» Problem statement:
List each line of the data that holds the string "Applying", please.

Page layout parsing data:
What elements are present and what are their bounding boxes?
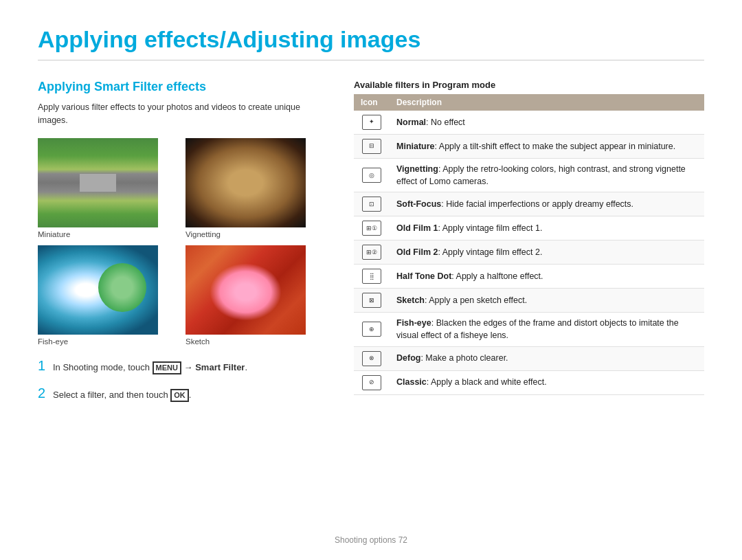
oldfilm1-icon: ⊞①	[362, 221, 381, 236]
image-sketch	[186, 245, 306, 335]
filter-name: Fish-eye	[396, 318, 431, 328]
content-wrapper: Applying Smart Filter effects Apply vari…	[38, 80, 704, 410]
image-item-miniature: Miniature	[38, 138, 179, 238]
step-2: 2 Select a filter, and then touch OK.	[38, 383, 326, 403]
filter-table: Icon Description ✦Normal: No effect⊟Mini…	[354, 94, 704, 395]
image-vignetting	[186, 138, 306, 227]
table-row: ⊞②Old Film 2: Apply vintage film effect …	[354, 240, 704, 265]
left-column: Applying Smart Filter effects Apply vari…	[38, 80, 326, 410]
filter-icon-cell: ◎	[354, 159, 390, 192]
sketch-photo	[186, 245, 306, 335]
image-miniature	[38, 138, 158, 227]
table-title: Available filters in Program mode	[354, 80, 704, 90]
filter-desc-cell: Soft-Focus: Hide facial imperfections or…	[390, 192, 704, 216]
filter-name: Defog	[396, 353, 420, 363]
filter-icon-cell: ⊕	[354, 313, 390, 346]
section-description: Apply various filter effects to your pho…	[38, 101, 326, 127]
step-2-text: Select a filter, and then touch OK.	[53, 388, 191, 402]
filter-icon-cell: ⊘	[354, 370, 390, 394]
filter-description: : Make a photo clearer.	[420, 353, 508, 363]
filter-name: Miniature	[396, 142, 435, 151]
table-row: ⊗Defog: Make a photo clearer.	[354, 346, 704, 370]
fisheye-icon: ⊕	[362, 322, 381, 337]
image-item-sketch: Sketch	[186, 245, 326, 346]
fisheye-caption: Fish-eye	[38, 337, 179, 346]
filter-name: Normal	[396, 117, 426, 127]
filter-desc-cell: Miniature: Apply a tilt-shift effect to …	[390, 135, 704, 159]
filter-description: : Blacken the edges of the frame and dis…	[396, 318, 679, 340]
step-1: 1 In Shooting mode, touch MENU → Smart F…	[38, 355, 326, 376]
image-grid: Miniature Vignetting Fish-eye	[38, 138, 326, 346]
filter-icon-cell: ⣿	[354, 265, 390, 289]
filter-name: Soft-Focus	[396, 199, 441, 209]
sketch-caption: Sketch	[186, 337, 326, 346]
vignetting-photo	[186, 138, 306, 227]
filter-table-header: Icon Description	[354, 94, 704, 111]
filter-desc-cell: Defog: Make a photo clearer.	[390, 346, 704, 370]
table-row: ⊘Classic: Apply a black and white effect…	[354, 370, 704, 394]
filter-icon-cell: ⊞①	[354, 216, 390, 240]
filter-name: Old Film 2	[396, 247, 438, 257]
menu-icon-box: MENU	[153, 361, 181, 374]
filter-desc-cell: Fish-eye: Blacken the edges of the frame…	[390, 313, 704, 346]
filter-name: Half Tone Dot	[396, 271, 451, 281]
image-item-vignetting: Vignetting	[186, 138, 326, 238]
step-1-number: 1	[38, 355, 49, 376]
col-description: Description	[390, 94, 704, 111]
filter-icon-cell: ⊡	[354, 192, 390, 216]
table-row: ⊟Miniature: Apply a tilt-shift effect to…	[354, 135, 704, 159]
normal-icon: ✦	[362, 115, 381, 130]
page-footer: Shooting options 72	[335, 535, 407, 545]
miniature-photo	[38, 138, 158, 227]
filter-desc-cell: Old Film 1: Apply vintage film effect 1.	[390, 216, 704, 240]
classic-icon: ⊘	[362, 375, 381, 390]
table-row: ⊞①Old Film 1: Apply vintage film effect …	[354, 216, 704, 240]
filter-description: : Hide facial imperfections or apply dre…	[441, 199, 633, 209]
filter-desc-cell: Vignetting: Apply the retro-looking colo…	[390, 159, 704, 192]
filter-name: Old Film 1	[396, 223, 438, 233]
defog-icon: ⊗	[362, 351, 381, 366]
table-row: ⣿Half Tone Dot: Apply a halftone effect.	[354, 265, 704, 289]
image-fisheye	[38, 245, 158, 335]
filter-desc-cell: Half Tone Dot: Apply a halftone effect.	[390, 265, 704, 289]
filter-description: : Apply a halftone effect.	[451, 271, 543, 281]
step-1-text: In Shooting mode, touch MENU → Smart Fil…	[53, 361, 247, 374]
vignetting-caption: Vignetting	[186, 230, 326, 238]
table-row: ◎Vignetting: Apply the retro-looking col…	[354, 159, 704, 192]
filter-description: : Apply the retro-looking colors, high c…	[396, 164, 686, 186]
smart-filter-label: Smart Filter	[195, 362, 245, 372]
filter-table-body: ✦Normal: No effect⊟Miniature: Apply a ti…	[354, 111, 704, 394]
filter-name: Vignetting	[396, 164, 438, 174]
table-row: ✦Normal: No effect	[354, 111, 704, 135]
miniature-icon: ⊟	[362, 139, 381, 154]
ok-box: OK	[170, 389, 189, 402]
step-2-number: 2	[38, 383, 49, 403]
filter-description: : Apply a tilt-shift effect to make the …	[435, 142, 676, 151]
steps-list: 1 In Shooting mode, touch MENU → Smart F…	[38, 355, 326, 403]
filter-icon-cell: ⊞②	[354, 240, 390, 265]
filter-icon-cell: ✦	[354, 111, 390, 135]
sketch-icon: ⊠	[362, 293, 381, 308]
filter-icon-cell: ⊟	[354, 135, 390, 159]
filter-icon-cell: ⊗	[354, 346, 390, 370]
filter-description: : Apply a black and white effect.	[427, 377, 547, 387]
filter-desc-cell: Old Film 2: Apply vintage film effect 2.	[390, 240, 704, 265]
filter-desc-cell: Classic: Apply a black and white effect.	[390, 370, 704, 394]
page-container: Applying effects/Adjusting images Applyi…	[0, 0, 742, 431]
filter-description: : Apply vintage film effect 1.	[438, 223, 542, 233]
fisheye-photo	[38, 245, 158, 335]
filter-name: Classic	[396, 377, 427, 387]
miniature-caption: Miniature	[38, 230, 179, 238]
col-icon: Icon	[354, 94, 390, 111]
halftone-icon: ⣿	[362, 269, 381, 284]
table-row: ⊡Soft-Focus: Hide facial imperfections o…	[354, 192, 704, 216]
oldfilm2-icon: ⊞②	[362, 245, 381, 260]
table-row: ⊠Sketch: Apply a pen sketch effect.	[354, 289, 704, 313]
table-row: ⊕Fish-eye: Blacken the edges of the fram…	[354, 313, 704, 346]
filter-icon-cell: ⊠	[354, 289, 390, 313]
filter-description: : No effect	[426, 117, 465, 127]
image-item-fisheye: Fish-eye	[38, 245, 179, 346]
filter-desc-cell: Sketch: Apply a pen sketch effect.	[390, 289, 704, 313]
filter-desc-cell: Normal: No effect	[390, 111, 704, 135]
filter-description: : Apply vintage film effect 2.	[438, 247, 542, 257]
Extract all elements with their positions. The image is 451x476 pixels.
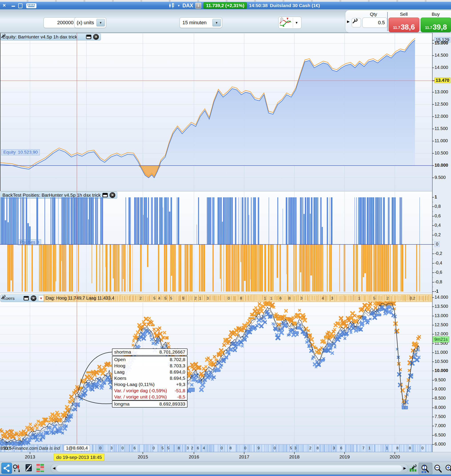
day-strip-digit: 1: [358, 296, 360, 301]
koers-axis-tick: [432, 334, 434, 334]
koers-axis-tick: [432, 435, 434, 436]
equity-axis-tick: [432, 178, 434, 178]
bar-countdown-badge: 9m21s: [433, 336, 449, 342]
equity-axis-label: 13.000: [435, 89, 448, 94]
equity-axis-tick: [432, 43, 434, 44]
backtest-axis-label: 1: [435, 194, 437, 200]
backtest-axis-tick: [432, 282, 434, 282]
year-label: 2018: [289, 454, 300, 460]
koers-axis-label: 12.000: [435, 331, 448, 336]
year-tick: [30, 452, 30, 454]
watermark-note: Data is ind: [39, 446, 60, 451]
tooltip-row: Koers8.694,5: [113, 375, 187, 381]
backtest-axis-label: 0,6: [435, 213, 441, 219]
equity-axis-label: 9.500: [435, 175, 446, 180]
zoom-range-button[interactable]: [420, 464, 429, 473]
equity-axis-tick: [432, 40, 434, 40]
longma-tooltip: longma8.692,89333: [112, 401, 188, 407]
year-tick: [395, 452, 395, 454]
equity-axis-tick: [432, 55, 434, 56]
charts-canvas[interactable]: [0, 0, 451, 476]
backtest-axis-tick: [432, 225, 434, 226]
year-label: 2016: [189, 454, 199, 460]
trade-price-flag: 1@8.680,4: [64, 445, 90, 451]
backtest-axis-tick: [432, 244, 434, 245]
volume-strip-digit: 6: [340, 446, 342, 451]
backtest-axis-label: -1: [435, 289, 438, 294]
longma-value: 8.692,89333: [159, 401, 185, 407]
tooltip-row: Hoog-Laag (0,11%)+9,3: [113, 381, 187, 388]
volume-strip-digit: 4: [203, 446, 205, 451]
koers-axis-label: 10.500: [435, 359, 448, 364]
day-strip-digit: 1: [264, 296, 266, 301]
koers-axis-tick: [432, 417, 434, 417]
year-label: 2013: [25, 454, 35, 460]
koers-axis-tick: [432, 307, 434, 307]
volume-strip-digit: 2: [309, 446, 311, 451]
day-highlow-readout: Dag: Hoog 11.749,7 Laag 11.433,4: [45, 295, 114, 301]
koers-axis-label: 8.000: [435, 405, 446, 410]
day-strip-digit: 0,2: [410, 296, 415, 301]
zoom-range-icon: [420, 464, 430, 474]
day-strip-digit: 5: [153, 296, 155, 301]
backtest-axis-label: 0,8: [435, 204, 441, 209]
equity-axis-label: 14.500: [435, 53, 448, 58]
tooltip-row: Var. / vorige unit (-0,10%)-8,5: [113, 394, 187, 400]
volume-strip-digit: 6: [197, 446, 199, 451]
backtest-axis-tick: [432, 263, 434, 263]
koers-axis-tick: [432, 343, 434, 344]
volume-strip-digit: 6: [133, 446, 136, 451]
volume-strip-digit: 8: [230, 446, 232, 451]
volume-strip-digit: 9: [257, 446, 259, 451]
year-label: 2020: [390, 454, 400, 460]
longma-label: longma: [114, 401, 130, 407]
volume-strip-digit: 5: [290, 446, 292, 451]
equity-axis-label: 10.500: [435, 150, 448, 156]
koers-axis-label: 13.000: [435, 313, 448, 318]
shortma-tooltip: shortma8.701,26667: [112, 348, 188, 356]
day-strip-digit: 8: [288, 296, 290, 301]
zoom-out-icon: [433, 464, 443, 474]
news-icon: [25, 463, 33, 472]
koers-axis-label: 7.500: [435, 414, 446, 419]
zoom-in-button[interactable]: [444, 464, 451, 473]
day-strip-digit: 2: [139, 296, 142, 301]
day-strip-digit: 0: [228, 296, 230, 301]
equity-axis-label: 11.000: [435, 138, 448, 143]
volume-strip-digit: 1: [386, 446, 388, 451]
koers-axis-tick: [432, 444, 434, 445]
zoom-out-button[interactable]: [433, 464, 442, 473]
backtest-axis-tick: [432, 207, 434, 207]
volume-strip-digit: 0: [99, 446, 101, 451]
koers-axis-label: 8.500: [435, 395, 446, 401]
koers-axis-tick: [432, 407, 434, 408]
volume-strip-digit: 8: [396, 446, 398, 451]
volume-strip-digit: 2: [191, 446, 193, 451]
koers-axis-tick: [432, 380, 434, 381]
day-strip-digit: 8: [240, 296, 242, 301]
day-strip-digit: 9: [182, 296, 184, 301]
tooltip-row: Open8.702,8: [113, 357, 187, 363]
koers-axis-label: 9.500: [435, 377, 446, 382]
equity-axis-label: 13.470: [435, 78, 450, 83]
backtest-axis-tick: [432, 235, 434, 235]
equity-axis-label: 14.000: [435, 65, 448, 70]
day-strip-digit: 3: [207, 296, 209, 301]
day-strip-digit: 5: [170, 296, 172, 301]
share-button[interactable]: [1, 463, 12, 474]
volume-strip-digit: 0: [221, 446, 223, 451]
koers-axis-tick: [432, 325, 434, 325]
volume-strip-digit: 3: [110, 446, 113, 451]
volume-strip-digit: 0: [153, 446, 155, 451]
equity-axis-label: 15.000: [435, 40, 448, 45]
koers-axis-label: 14.000: [435, 295, 448, 300]
backtest-axis-tick: [432, 197, 434, 198]
shortma-value: 8.701,26667: [159, 349, 185, 355]
share-icon: [1, 463, 12, 474]
day-strip-digit: 5: [164, 296, 166, 301]
koers-axis-label: 6.500: [435, 432, 446, 438]
koers-axis-tick: [432, 426, 434, 426]
day-strip-digit: 5: [373, 296, 375, 301]
koers-axis-label: 7.000: [435, 423, 446, 428]
year-tick: [244, 452, 244, 454]
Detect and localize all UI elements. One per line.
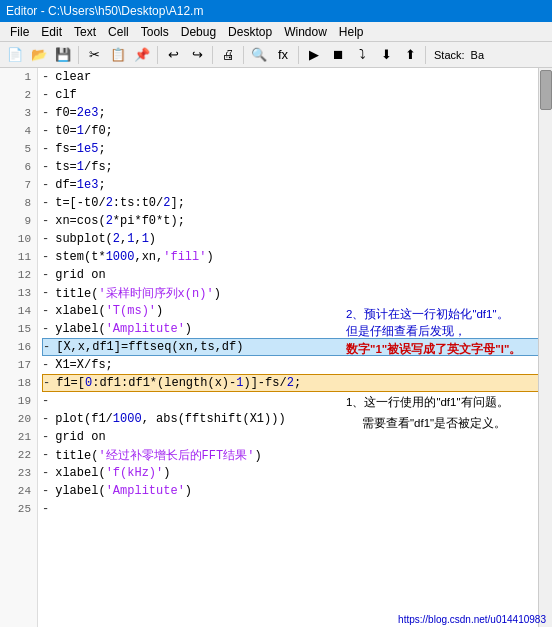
line-dash-5: - <box>42 142 49 156</box>
undo-button[interactable]: ↩ <box>162 44 184 66</box>
line-code-6: ts=1/fs; <box>55 160 113 174</box>
line-code-10: subplot(2,1,1) <box>55 232 156 246</box>
annotation-1: 2、预计在这一行初始化"df1"。 但是仔细查看后发现， 数字"1"被误写成了英… <box>346 306 548 358</box>
cut-button[interactable]: ✂ <box>83 44 105 66</box>
line-num-8: 8 <box>0 194 37 212</box>
print-button[interactable]: 🖨 <box>217 44 239 66</box>
copy-button[interactable]: 📋 <box>107 44 129 66</box>
line-num-6: 6 <box>0 158 37 176</box>
menu-cell[interactable]: Cell <box>102 25 135 39</box>
line-num-4: 4 <box>0 122 37 140</box>
run-button[interactable]: ▶ <box>303 44 325 66</box>
line-code-2: clf <box>55 88 77 102</box>
line-num-22: 22 <box>0 446 37 464</box>
ann2-line1: 1、这一行使用的"df1"有问题。 <box>346 394 548 411</box>
line-dash-16: - <box>43 340 50 354</box>
line-num-14: 14 <box>0 302 37 320</box>
line-dash-1: - <box>42 70 49 84</box>
menu-file[interactable]: File <box>4 25 35 39</box>
code-line-6: -ts=1/fs; <box>42 158 548 176</box>
step-out-button[interactable]: ⬆ <box>399 44 421 66</box>
open-button[interactable]: 📂 <box>28 44 50 66</box>
line-dash-9: - <box>42 214 49 228</box>
line-dash-20: - <box>42 412 49 426</box>
code-line-24: -ylabel('Amplitute') <box>42 482 548 500</box>
line-dash-19: - <box>42 394 49 408</box>
menu-edit[interactable]: Edit <box>35 25 68 39</box>
line-num-9: 9 <box>0 212 37 230</box>
stack-value: Ba <box>471 49 484 61</box>
line-code-22: title('经过补零增长后的FFT结果') <box>55 447 261 464</box>
menu-debug[interactable]: Debug <box>175 25 222 39</box>
line-dash-15: - <box>42 322 49 336</box>
line-dash-14: - <box>42 304 49 318</box>
code-line-4: -t0=1/f0; <box>42 122 548 140</box>
line-code-15: ylabel('Amplitute') <box>55 322 192 336</box>
code-line-10: -subplot(2,1,1) <box>42 230 548 248</box>
line-code-14: xlabel('T(ms)') <box>55 304 163 318</box>
line-dash-23: - <box>42 466 49 480</box>
line-code-1: clear <box>55 70 91 84</box>
watermark: https://blog.csdn.net/u014410983 <box>398 614 546 625</box>
line-num-1: 1 <box>0 68 37 86</box>
line-code-17: X1=X/fs; <box>55 358 113 372</box>
menu-tools[interactable]: Tools <box>135 25 175 39</box>
paste-button[interactable]: 📌 <box>131 44 153 66</box>
new-button[interactable]: 📄 <box>4 44 26 66</box>
line-code-12: grid on <box>55 268 105 282</box>
separator2 <box>157 46 158 64</box>
line-num-16: 16 <box>0 338 37 356</box>
code-line-22: -title('经过补零增长后的FFT结果') <box>42 446 548 464</box>
line-num-15: 15 <box>0 320 37 338</box>
line-num-5: 5 <box>0 140 37 158</box>
menu-text[interactable]: Text <box>68 25 102 39</box>
redo-button[interactable]: ↪ <box>186 44 208 66</box>
code-line-3: -f0=2e3; <box>42 104 548 122</box>
line-num-21: 21 <box>0 428 37 446</box>
line-dash-4: - <box>42 124 49 138</box>
line-dash-25: - <box>42 502 49 516</box>
fx-button[interactable]: fx <box>272 44 294 66</box>
menu-bar: File Edit Text Cell Tools Debug Desktop … <box>0 22 552 42</box>
line-num-19: 19 <box>0 392 37 410</box>
code-line-2: -clf <box>42 86 548 104</box>
separator5 <box>298 46 299 64</box>
line-dash-21: - <box>42 430 49 444</box>
line-code-8: t=[-t0/2:ts:t0/2]; <box>55 196 185 210</box>
step-button[interactable]: ⤵ <box>351 44 373 66</box>
code-line-11: -stem(t*1000,xn,'fill') <box>42 248 548 266</box>
line-num-12: 12 <box>0 266 37 284</box>
line-dash-10: - <box>42 232 49 246</box>
line-num-24: 24 <box>0 482 37 500</box>
line-code-16: [X,x,df1]=fftseq(xn,ts,df) <box>56 340 243 354</box>
annotation-area: 2、预计在这一行初始化"df1"。 但是仔细查看后发现， 数字"1"被误写成了英… <box>342 302 552 444</box>
line-dash-17: - <box>42 358 49 372</box>
line-num-13: 13 <box>0 284 37 302</box>
menu-desktop[interactable]: Desktop <box>222 25 278 39</box>
line-dash-6: - <box>42 160 49 174</box>
line-code-9: xn=cos(2*pi*f0*t); <box>55 214 185 228</box>
line-dash-7: - <box>42 178 49 192</box>
line-dash-22: - <box>42 448 49 462</box>
line-num-11: 11 <box>0 248 37 266</box>
line-dash-8: - <box>42 196 49 210</box>
line-code-13: title('采样时间序列x(n)') <box>55 285 221 302</box>
line-code-4: t0=1/f0; <box>55 124 113 138</box>
ann2-line2: 需要查看"df1"是否被定义。 <box>362 415 548 432</box>
title-bar: Editor - C:\Users\h50\Desktop\A12.m <box>0 0 552 22</box>
search-button[interactable]: 🔍 <box>248 44 270 66</box>
line-num-20: 20 <box>0 410 37 428</box>
line-dash-11: - <box>42 250 49 264</box>
code-line-7: -df=1e3; <box>42 176 548 194</box>
save-button[interactable]: 💾 <box>52 44 74 66</box>
menu-window[interactable]: Window <box>278 25 333 39</box>
ann1-line3: 数字"1"被误写成了英文字母"l"。 <box>346 341 548 358</box>
step-in-button[interactable]: ⬇ <box>375 44 397 66</box>
separator4 <box>243 46 244 64</box>
ann1-line2: 但是仔细查看后发现， <box>346 323 548 340</box>
stop-button[interactable]: ⏹ <box>327 44 349 66</box>
menu-help[interactable]: Help <box>333 25 370 39</box>
scroll-thumb[interactable] <box>540 70 552 110</box>
code-line-1: -clear <box>42 68 548 86</box>
separator1 <box>78 46 79 64</box>
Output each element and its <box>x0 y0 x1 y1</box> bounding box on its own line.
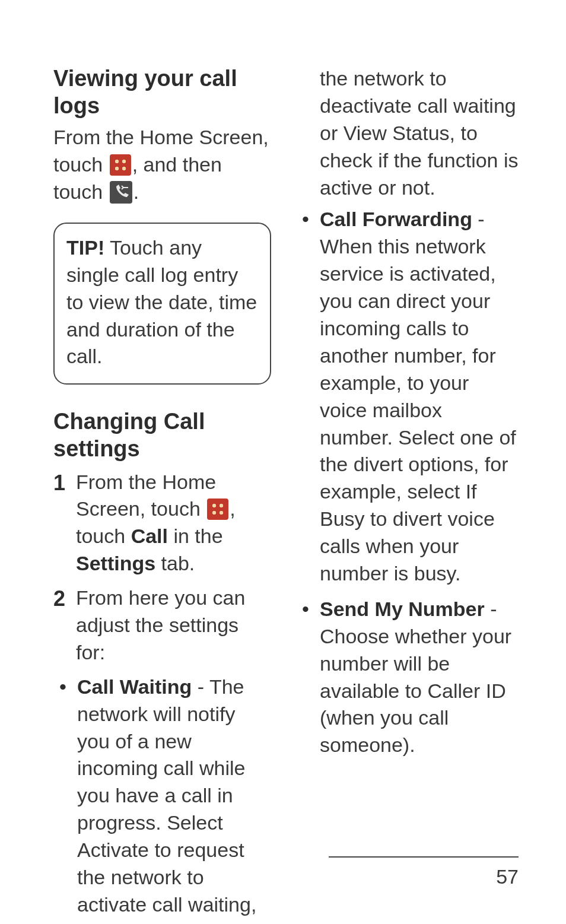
label-send-my-number: Send My Number <box>320 598 485 620</box>
step-1: From the Home Screen, touch , touch Call… <box>53 469 271 578</box>
label-call-waiting: Call Waiting <box>77 675 192 698</box>
label-call-forwarding: Call Forwarding <box>320 208 472 230</box>
bullet-call-waiting: Call Waiting - The network will notify y… <box>53 674 271 924</box>
heading-viewing-call-logs: Viewing your call logs <box>53 65 271 119</box>
label-call: Call <box>131 525 168 547</box>
apps-icon <box>207 498 228 520</box>
text: - The network will notify you of a new i… <box>77 675 256 924</box>
text: tab. <box>155 552 195 574</box>
text: From here you can adjust the settings fo… <box>76 586 245 663</box>
tip-box: TIP! Touch any single call log entry to … <box>53 223 271 385</box>
text: From the Home Screen, touch <box>76 471 216 520</box>
carryover-text: the network to deactivate call waiting o… <box>301 65 519 201</box>
text: - Choose whether your number will be ava… <box>320 598 511 756</box>
heading-changing-call-settings: Changing Call settings <box>53 408 271 462</box>
apps-icon <box>110 154 131 176</box>
call-log-icon <box>110 181 132 204</box>
paragraph: From the Home Screen, touch , and then t… <box>53 124 271 206</box>
footer-rule <box>329 856 519 858</box>
bullet-send-my-number: Send My Number - Choose whether your num… <box>301 596 519 759</box>
page-footer: 57 <box>329 856 519 891</box>
page-number: 57 <box>329 863 519 891</box>
bullet-call-forwarding: Call Forwarding - When this network serv… <box>301 206 519 587</box>
text: - When this network service is activated… <box>320 208 516 585</box>
text: . <box>133 180 139 203</box>
label-settings: Settings <box>76 552 155 574</box>
step-2: From here you can adjust the settings fo… <box>53 585 271 666</box>
text: in the <box>168 525 223 547</box>
tip-label: TIP! <box>66 236 104 259</box>
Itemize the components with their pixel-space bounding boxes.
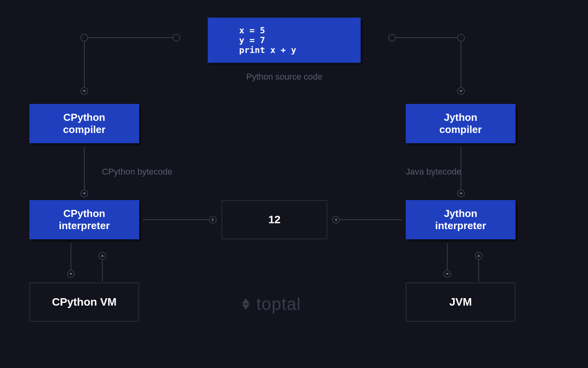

» Task response:
content-wrapper: Applying Smart Filter effects Apply vari…	[38, 80, 704, 410]
left-column: Applying Smart Filter effects Apply vari…	[38, 80, 326, 410]
page-container: Applying effects/Adjusting images Applyi…	[0, 0, 742, 431]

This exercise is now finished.